*Task prompt*:
Each line below with the word "Céréales" needs to be copied.

*Records supplied*:
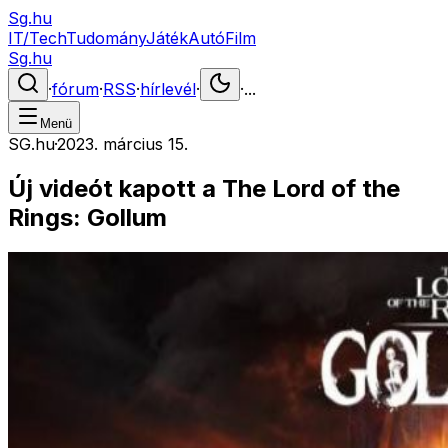
Sg.hu
IT/Tech
Tudomány
Játék
Autó
Film
Sg.hu
·
fórum
·
RSS
·
hírlevél
·
·
...
Menü
SG.hu
·
2023. március 15.
Új videót kapott a The Lord of the
Rings: Gollum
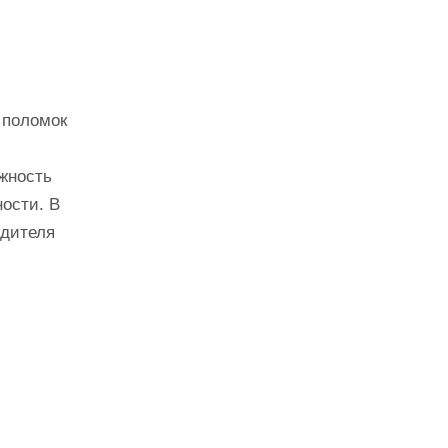
 поломок
жность
ости. В
одителя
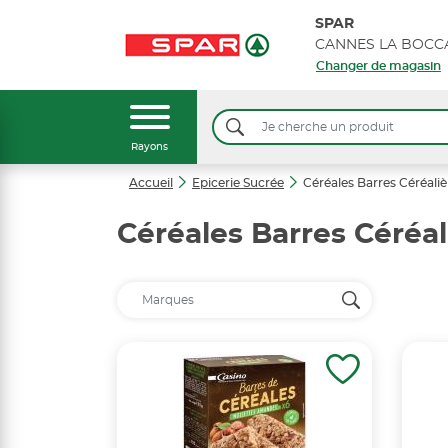
SPAR
Changer de magasin
Rayons
Accueil
Epicerie Sucrée
Céréales Barres Céréaliè
Céréales Barres Céréal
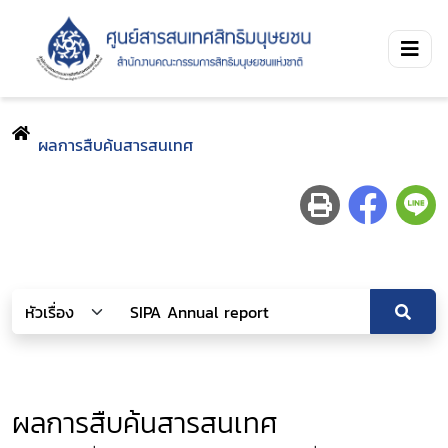
ผลการสืบค้นสารสนเทศ
ผลการสืบค้นสารสนเทศ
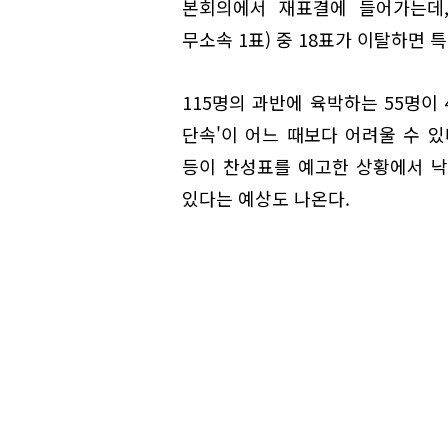
본회의에서 재표결에 들어가는데, 
무소속 1표) 중 18표가 이탈하면 
115명의 과반에 육박하는 55명이 
단속'이 어느 때보다 어려울 수 있
등이 찬성표를 예고한 상황에서 낙
있다는 예상도 나온다.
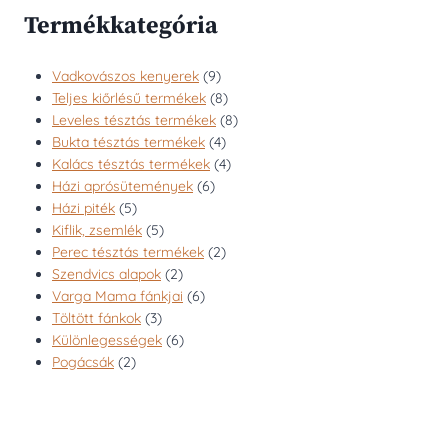
Termékkategória
9
Vadkovászos kenyerek
9
termék
8
Teljes kiőrlésű termékek
8
termék
8
Leveles tésztás termékek
8
4
termék
Bukta tésztás termékek
4
termék
4
Kalács tésztás termékek
4
6
termék
Házi aprósütemények
6
5
termék
Házi piték
5
termék
5
Kiflik, zsemlék
5
termék
2
Perec tésztás termékek
2
2
termék
Szendvics alapok
2
termék
6
Varga Mama fánkjai
6
3
termék
Töltött fánkok
3
termék
6
Különlegességek
6
2
termék
Pogácsák
2
termék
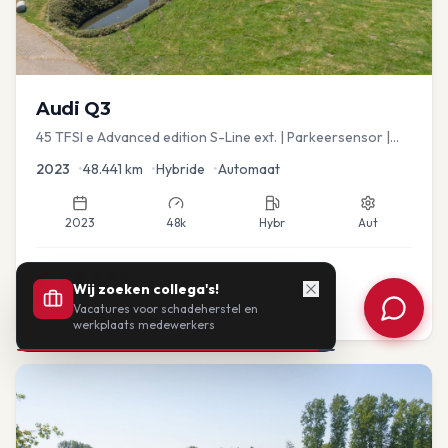
Audi
Q3
45 TFSI e Advanced edition S-Line ext. | Parkeersensor |
Navi
2023
•
48.441
km
•
Hybride
•
Automaat
2023
48k
Hybr
Aut
€
33.435
Wij zoeken collega's!
Vacatures voor schadeherstel en
of vanaf:
€
693
/mnd
BTW
werkplaats medewerkers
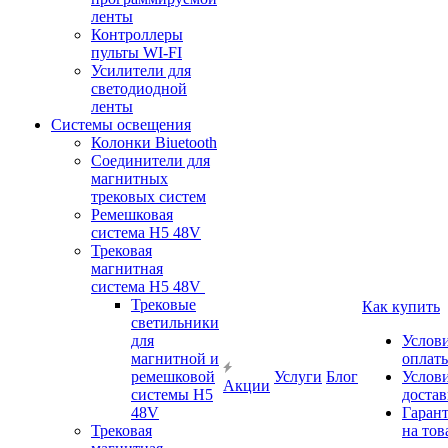
ленты
Контроллеры
пульты WI-FI
Усилители для
светодиодной
ленты
Системы освещения
Колонки Biuetooth
Соединители для
магнитных
трековых систем
Ремешковая
система H5 48V
Трековая
магнитная
система H5 48V
Трековые
Как купить
светильники
для
Услов
магнитной и
оплат
ремешковой
Услуги
Блог
Услов
Акции
системы H5
доста
48V
Гаран
Трековая
на тов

*Answer for this exercise*:
Céréales Barres Céréaliè
Céréales Barres Céréal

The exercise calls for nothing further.